The top shelves were opened and inside them was an empty bottle of Horlicks, a can of yellow custard and old coffee tins that sat atop each other. Lying by the door, broken at the arm, and pointing its soot-black feet upwards, was Mother’s plastic kitchen chair. A pool of reddish palm oil mapped across the top of the board beside the sink filled with unwashed plates, dripping down its edge to the floor. The blue cask in which the oil had been stored now lay on the ground on its side, blackened at the dregs, the last of the oil still in it. A fork lay like a dead fish, still, in the pool of red oil.

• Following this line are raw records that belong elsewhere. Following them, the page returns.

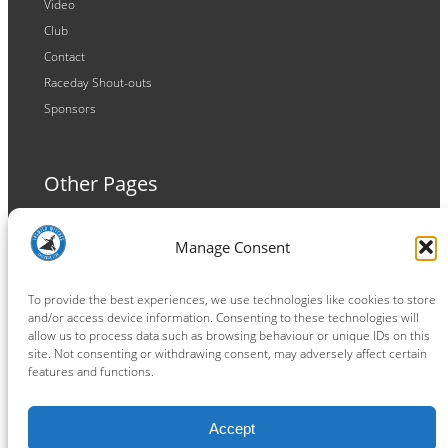
Video
Club
Contact
Raceday Shout-outs
Sponsors
Other Pages
Terms and Conditions
Manage Consent
Privacy Policy
Cookie Policy
To provide the best experiences, we use technologies like cookies to store
and/or access device information. Consenting to these technologies will
allow us to process data such as browsing behaviour or unique IDs on this
site. Not consenting or withdrawing consent, may adversely affect certain
features and functions.
Connect
Accept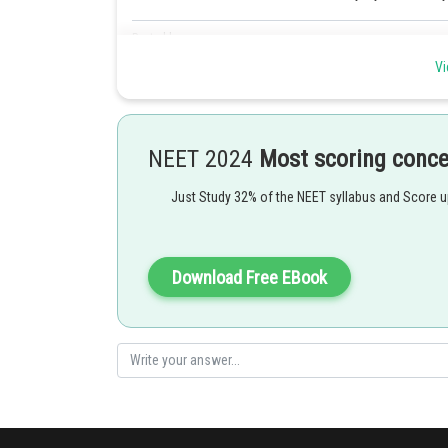
Posted by
seema garhwal
Vi
NEET 2024
Most scoring conc
Just Study 32% of the NEET syllabus and Score 
Download Free EBook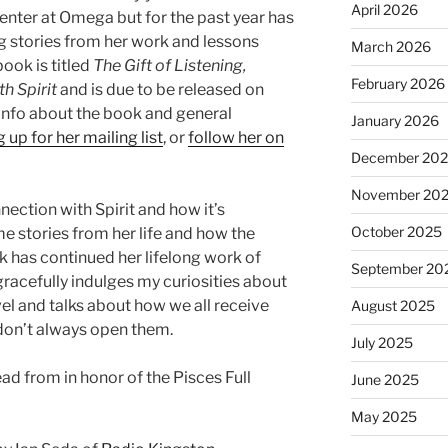
April 2026
Center at Omega but for the past year has
g stories from her work and lessons
March 2026
book is titled
The Gift of Listening,
February 2026
h Spirit
and is due to be released on
info about the book and general
January 2026
 up for her mailing list
, or
follow her on
December 20
November 20
ection with Spirit and how it’s
October 2025
me stories from her life and how the
ok has continued her lifelong work of
September 20
 gracefully indulges my curiosities about
vel and talks about how we all receive
August 2025
t don’t always open them.
July 2025
ead from in honor of the Pisces Full
June 2025
May 2025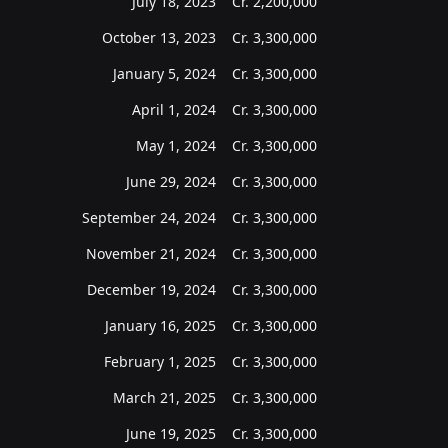
July 18, 2023
Cr.
2,200,000
October 13, 2023
Cr.
3,300,000
January 5, 2024
Cr.
3,300,000
April 1, 2024
Cr.
3,300,000
May 1, 2024
Cr.
3,300,000
June 29, 2024
Cr.
3,300,000
September 24, 2024
Cr.
3,300,000
November 21, 2024
Cr.
3,300,000
December 19, 2024
Cr.
3,300,000
January 16, 2025
Cr.
3,300,000
February 1, 2025
Cr.
3,300,000
March 21, 2025
Cr.
3,300,000
June 19, 2025
Cr.
3,300,000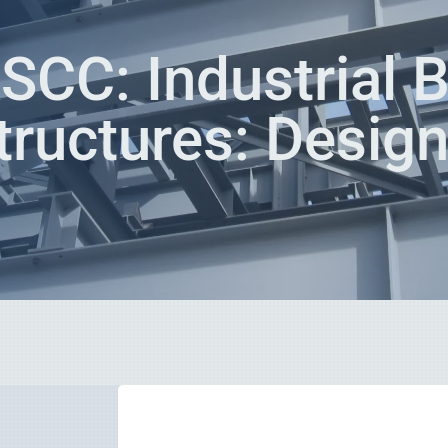
CC: Industrial B
tructures: Desig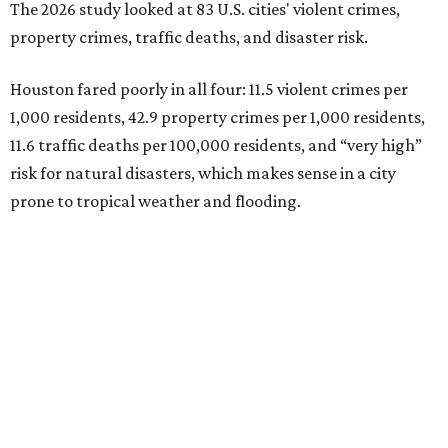
The 2026 study looked at 83 U.S. cities' violent crimes,
property crimes, traffic deaths, and disaster risk.
Houston fared poorly in all four: 11.5 violent crimes per
1,000 residents, 42.9 property crimes per 1,000 residents,
11.6 traffic deaths per 100,000 residents, and “very high”
risk for natural disasters, which makes sense in a city
prone to tropical weather and flooding.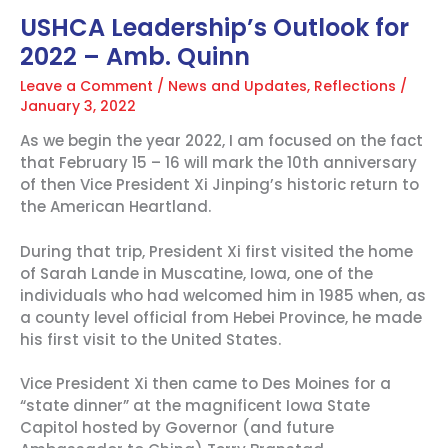
USHCA Leadership’s Outlook for
2022 – Amb. Quinn
Leave a Comment
/
News and Updates
,
Reflections
/
January 3, 2022
As we begin the year 2022, I am focused on the fact
that February 15 – 16 will mark the 10th anniversary
of then Vice President Xi Jinping’s historic return to
the American Heartland.
During that trip, President Xi first visited the home
of Sarah Lande in Muscatine, Iowa, one of the
individuals who had welcomed him in 1985 when, as
a county level official from Hebei Province, he made
his first visit to the United States.
Vice President Xi then came to Des Moines for a
“state dinner” at the magnificent Iowa State
Capitol hosted by Governor (and future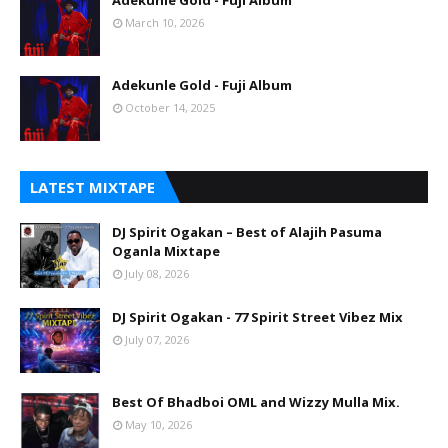
Adekunle Gold - Fuji Album
March 10, 2026
Adekunle Gold - Fuji Album
October 14, 2025
LATEST MIXTAPE
DJ Spirit Ogakan – Best of Alajih Pasuma
Oganla Mixtape
July 08, 2026
DJ Spirit Ogakan - 77 Spirit Street Vibez Mix
July 07, 2026
Best Of Bhadboi OML and Wizzy Mulla Mix.
May 10, 2026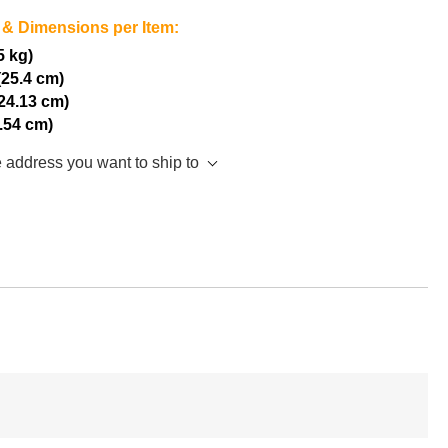
 & Dimensions per Item:
5 kg)
(25.4 cm)
(24.13 cm)
2.54 cm)
e address you want to ship to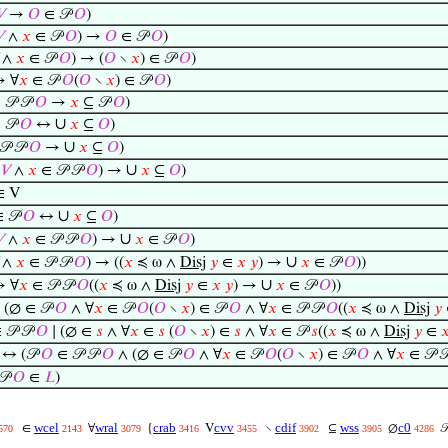
𝑉
→
𝑂
∈ 𝒫
𝑂
)

∧
𝑥
∈ 𝒫
𝑂
) →
𝑂
∈ 𝒫
𝑂
)
∧
𝑥
∈ 𝒫
𝑂
) → (
𝑂
∖
𝑥
) ∈ 𝒫
𝑂
)
 ∀
𝑥
∈ 𝒫
𝑂
(
𝑂
∖
𝑥
) ∈ 𝒫
𝑂
)
𝒫 𝒫
𝑂
→
𝑥
⊆ 𝒫
𝑂
)
∪
 𝒫
𝑂
↔
𝑥
⊆
𝑂
)
∪
𝒫 𝒫
𝑂
→
𝑥
⊆
𝑂
)
∪
∈
𝑉
∧
𝑥
∈ 𝒫 𝒫
𝑂
) →
𝑥
⊆
𝑂
)
∈ V
∪
 𝒫
𝑂
↔
𝑥
⊆
𝑂
)
∪

∧
𝑥
∈ 𝒫 𝒫
𝑂
) →
𝑥
∈ 𝒫
𝑂
)
∪
∧
𝑥
∈ 𝒫 𝒫
𝑂
) → ((
𝑥
≼ ω ∧
Disj
𝑦
∈
𝑥
𝑦
) →
𝑥
∈ 𝒫
𝑂
))
∪
 ∀
𝑥
∈ 𝒫 𝒫
𝑂
((
𝑥
≼ ω ∧
Disj
𝑦
∈
𝑥
𝑦
) →
𝑥
∈ 𝒫
𝑂
))
(∅ ∈ 𝒫
𝑂
∧ ∀
𝑥
∈ 𝒫
𝑂
(
𝑂
∖
𝑥
) ∈ 𝒫
𝑂
∧ ∀
𝑥
∈ 𝒫 𝒫
𝑂
((
𝑥
≼ ω ∧
Disj
𝑦
 𝒫 𝒫
𝑂
∣ (∅ ∈
𝑠
∧ ∀
𝑥
∈
𝑠
(
𝑂
∖
𝑥
) ∈
𝑠
∧ ∀
𝑥
∈ 𝒫
𝑠
((
𝑥
≼ ω ∧
Disj
𝑦
∈

↔ (𝒫
𝑂
∈ 𝒫 𝒫
𝑂
∧ (∅ ∈ 𝒫
𝑂
∧ ∀
𝑥
∈ 𝒫
𝑂
(
𝑂
∖
𝑥
) ∈ 𝒫
𝑂
∧ ∀
𝑥
∈ 𝒫 
𝒫
𝑂
∈
𝐿
)
wcel
wral
crab
cvv
cdif
wss
c0
∈
∀
{
V
∖
⊆
∅

570
2143
3079
3416
3455
3902
3905
4286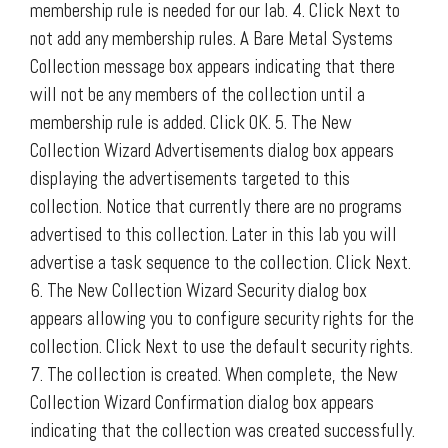
membership rule is needed for our lab. 4. Click Next to
not add any membership rules. A Bare Metal Systems
Collection message box appears indicating that there
will not be any members of the collection until a
membership rule is added. Click OK. 5. The New
Collection Wizard Advertisements dialog box appears
displaying the advertisements targeted to this
collection. Notice that currently there are no programs
advertised to this collection. Later in this lab you will
advertise a task sequence to the collection. Click Next.
6. The New Collection Wizard Security dialog box
appears allowing you to configure security rights for the
collection. Click Next to use the default security rights.
7. The collection is created. When complete, the New
Collection Wizard Confirmation dialog box appears
indicating that the collection was created successfully.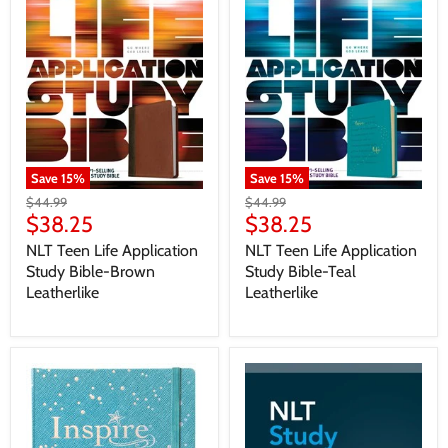
Save
15
%
Save
15
%
$44.99
$44.99
$38.25
$38.25
NLT Teen Life Application
NLT Teen Life Application
Study Bible-Brown
Study Bible-Teal
Leatherlike
Leatherlike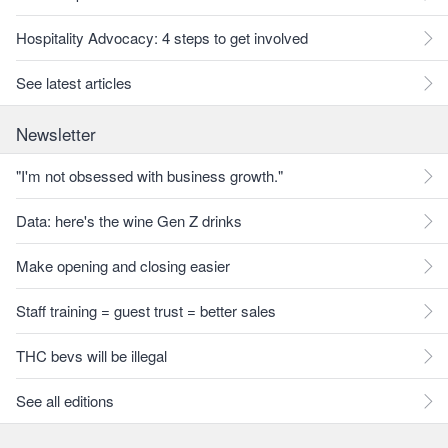
Hospitality Advocacy: 4 steps to get involved
See latest articles
Newsletter
"I'm not obsessed with business growth."
Data: here's the wine Gen Z drinks
Make opening and closing easier
Staff training = guest trust = better sales
THC bevs will be illegal
See all editions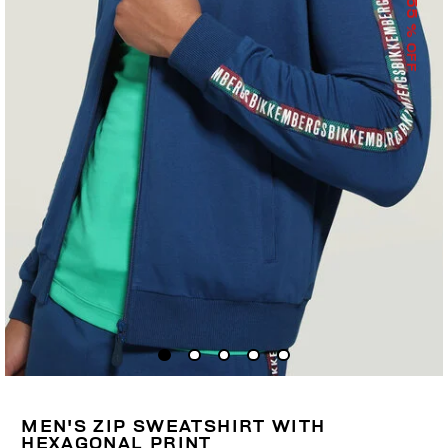
55
% OFF
MEN'S ZIP SWEATSHIRT WITH
HEXAGONAL PRINT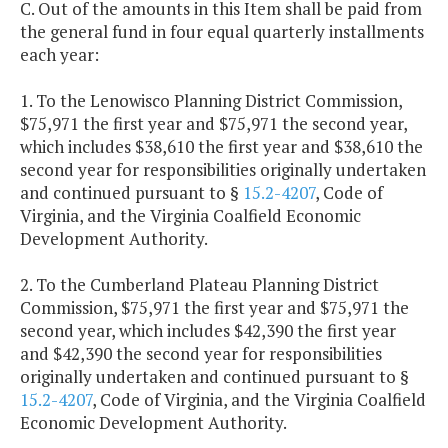
C. Out of the amounts in this Item shall be paid from
the general fund in four equal quarterly installments
each year:
1. To the Lenowisco Planning District Commission,
$75,971 the first year and $75,971 the second year,
which includes $38,610 the first year and $38,610 the
second year for responsibilities originally undertaken
and continued pursuant to §
15.2-4207
, Code of
Virginia, and the Virginia Coalfield Economic
Development Authority.
2. To the Cumberland Plateau Planning District
Commission, $75,971 the first year and $75,971 the
second year, which includes $42,390 the first year
and $42,390 the second year for responsibilities
originally undertaken and continued pursuant to §
15.2-4207
, Code of Virginia, and the Virginia Coalfield
Economic Development Authority.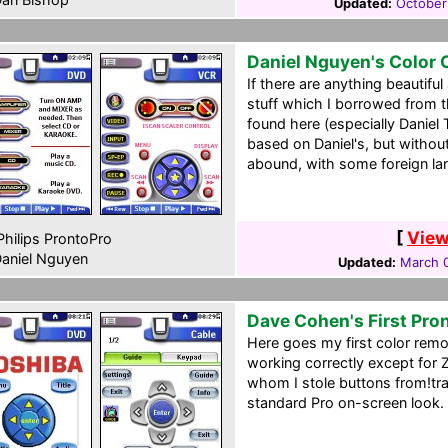
Updated:
October
Daniel Nguyen's Color
If there are anything beautifu
stuff which I borrowed from 
found here (especially Daniel 
based on Daniel's, but witho
abound, with some foreign lan
[
View
hilips ProntoPro
aniel Nguyen
Updated:
March 0
Dave Cohen's First Pro
Here goes my first color rem
working correctly except for
whom I stole buttons from!tra
standard Pro on-screen look.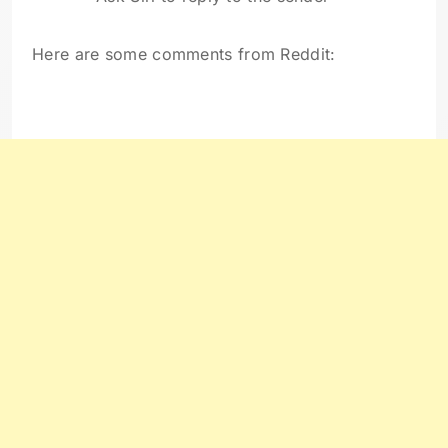
Here are some comments from Reddit: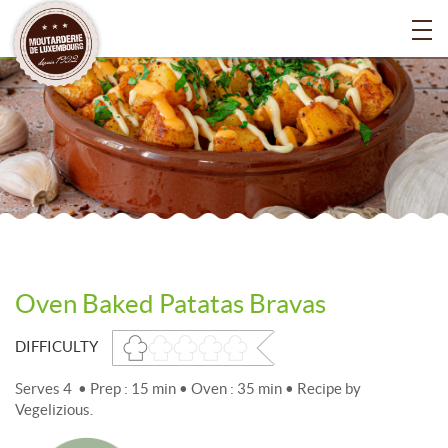
Oven Baked Patatas Bravas
DIFFICULTY
Serves 4 • Prep : 15 min • Oven : 35 min • Recipe by
Vegelizious.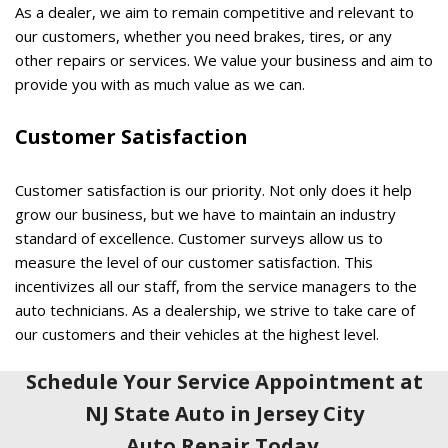
As a dealer, we aim to remain competitive and relevant to
our customers, whether you need brakes, tires, or any
other repairs or services. We value your business and aim to
provide you with as much value as we can.
Customer Satisfaction
Customer satisfaction is our priority. Not only does it help
grow our business, but we have to maintain an industry
standard of excellence. Customer surveys allow us to
measure the level of our customer satisfaction. This
incentivizes all our staff, from the service managers to the
auto technicians. As a dealership, we strive to take care of
our customers and their vehicles at the highest level.
Schedule Your Service Appointment at
NJ State Auto in Jersey City
Auto Repair Today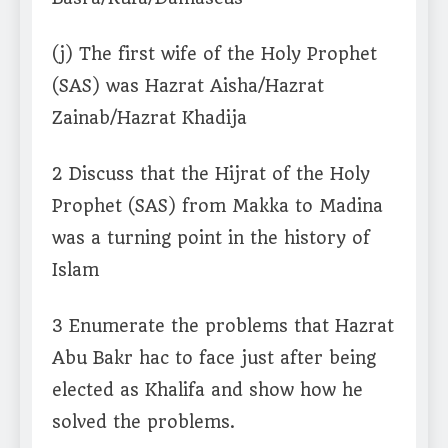
(j) The first wife of the Holy Prophet
(SAS) was Hazrat Aisha/Hazrat
Zainab/Hazrat Khadija
2 Discuss that the Hijrat of the Holy
Prophet (SAS) from Makka to Madina
was a turning point in the history of
Islam
3 Enumerate the problems that Hazrat
Abu Bakr hac to face just after being
elected as Khalifa and show how he
solved the problems.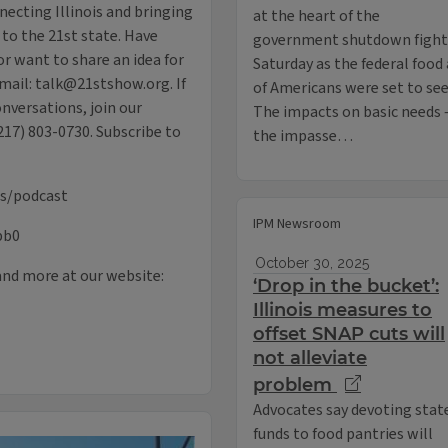
necting Illinois and bringing
at the heart of the
 to the 21st state. Have
government shutdown fight 
r want to share an idea for
Saturday as the federal food
mail: talk@21stshow.org. If
of Americans were set to see 
onversations, join our
The impacts on basic needs 
217) 803-0730. Subscribe to
the impasse…
us/podcast
IPM Newsroom
pb0
October 30, 2025
and more at our website:
‘Drop in the bucket’:
Illinois measures to
offset SNAP cuts will
not alleviate
problem
Advocates say devoting stat
funds to food pantries will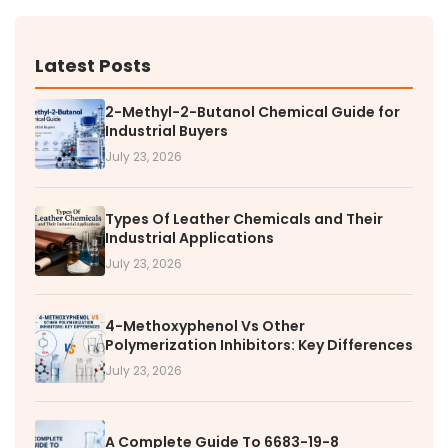
Latest Posts
2-Methyl-2-Butanol Chemical Guide for
Industrial Buyers
July 23, 2026
Types Of Leather Chemicals and Their
Industrial Applications
July 23, 2026
4-Methoxyphenol Vs Other
Polymerization Inhibitors: Key Differences
July 23, 2026
A Complete Guide To 6683-19-8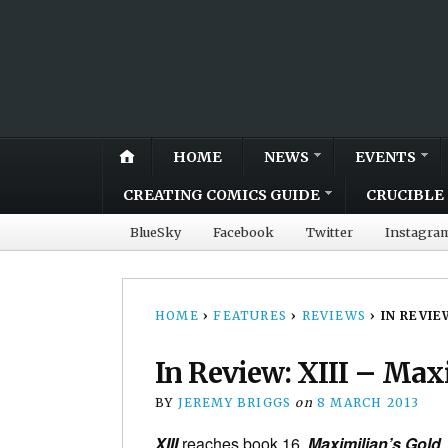
HOME
NEWS
EVENTS
CREATING COMICS GUIDE
CRUCIBLE 
BlueSky
Facebook
Twitter
Instagra
HOME
›
FEATURES
›
REVIEWS
›
IN REVIE
In Review: XIII – Max
BY
JEREMY BRIGGS
on
8 MARCH 2013
XIII
reaches book 16,
Maximilian’s Gold
,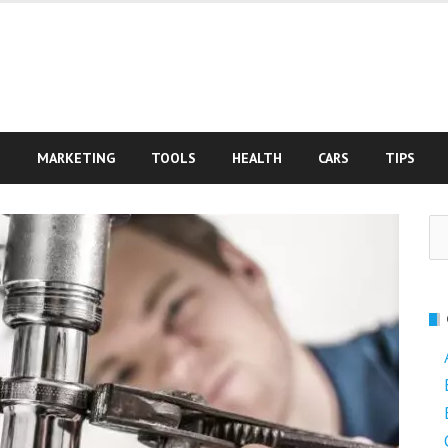
S
MARKETING
TOOLS
HEALTH
CARS
TIPS
Se
fo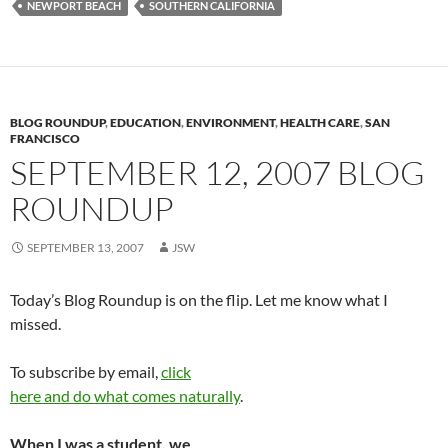
NEWPORT BEACH
SOUTHERN CALIFORNIA
BLOG ROUNDUP
,
EDUCATION
,
ENVIRONMENT
,
HEALTH CARE
,
SAN
FRANCISCO
SEPTEMBER 12, 2007 BLOG
ROUNDUP
SEPTEMBER 13, 2007
JSW
Today’s Blog Roundup is on the flip. Let me know what I
missed.
To subscribe by email,
click
here and do what comes naturally
.
When I was a student, we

Obembe was not alone in the kitchen. Mr Bode stood beside him, his hands on his head, gnashing his teeth. Yet, there was a third person, who, however, had become a lesser creature than the fish and tadpoles we caught at Omi-Ala. This person lay facing the refrigerator, his wide-opened eyes still and fixed in one place. It was obvious these eyes could not glimpse a thing. His tongue was stuck out of his mouth from which a pool of white foam had trailed down to the floor, and his hands were splayed wide apart as though nailed to an invisible cross. Half-buried in his belly was the wooden end of Mother’s kitchen knife, its sharp blade deep in his flesh. The floor was drenched in his blood: a living, moving blood that slowly journeyed under the refrigerator, and, uncannily — like the rivers Niger and Benue whose confluence at Lokoja birthed a broken and mucky nation — joined with the palm oil, forming an unearthly pool of bleached red, like puddles that form in small cavities on dirt roads. The sight of this pool caused Obembe, as if possessed of a prating demon, to continue to utter with quivering lips the refrain “River of red, river of red, river of red.”

It was all he could do, for the hawk had taken flight, soaring on an unapproachable thermal. All that there was to do was scream and wail, scream and wail. I, like Obembe, stung to stillness by the sight, cried out the name, but my tongue became lost to Abulu’s so that the name came out corrupted, slashed, wounded, subtracted from within, dead and vanishing: Ikena.